━━━ PROVIDED DATA

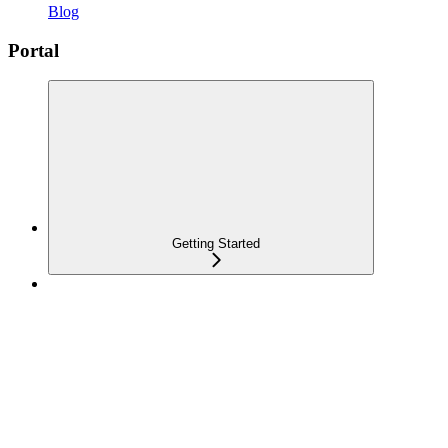
Blog
Portal
Getting Started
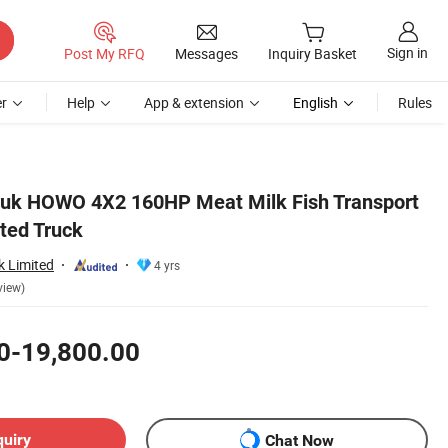
Sign in
Post My RFQ
Messages
Inquiry Basket
r
Help
App & extension
English
Rules
ruk HOWO 4X2 160HP Meat Milk Fish Transport
ated Truck
k Limited
4 yrs
view)
0-19,800.00
quiry
Chat Now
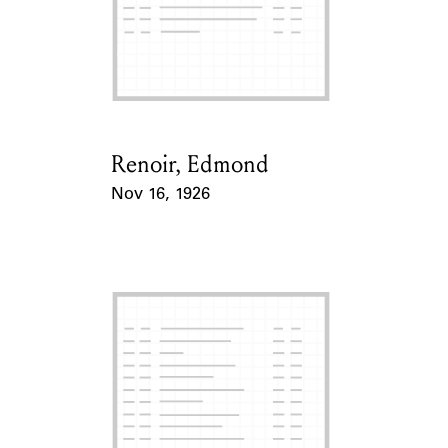
Renoir, Edmond
Card Holder
Nov 16, 1926
Event Date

━━━━━━

## [TASK INSTRUCTIONS]
You need to restate all of the entries above exactly and leave the pictures behind.

## [TASK SOLUTION]
Blog
Portal
Getting Started
Sign in
Post My RFQ
Messages
Inquiry Basket
r
Help
App & extension
English
Rules
ruk HOWO 4X2 160HP Meat Milk Fish Transport
ated Truck
k Limited
4 yrs
view)
0-19,800.00
quiry
Chat Now
Renoir, Edmond
Card Holder
Nov 16, 1926
Event Date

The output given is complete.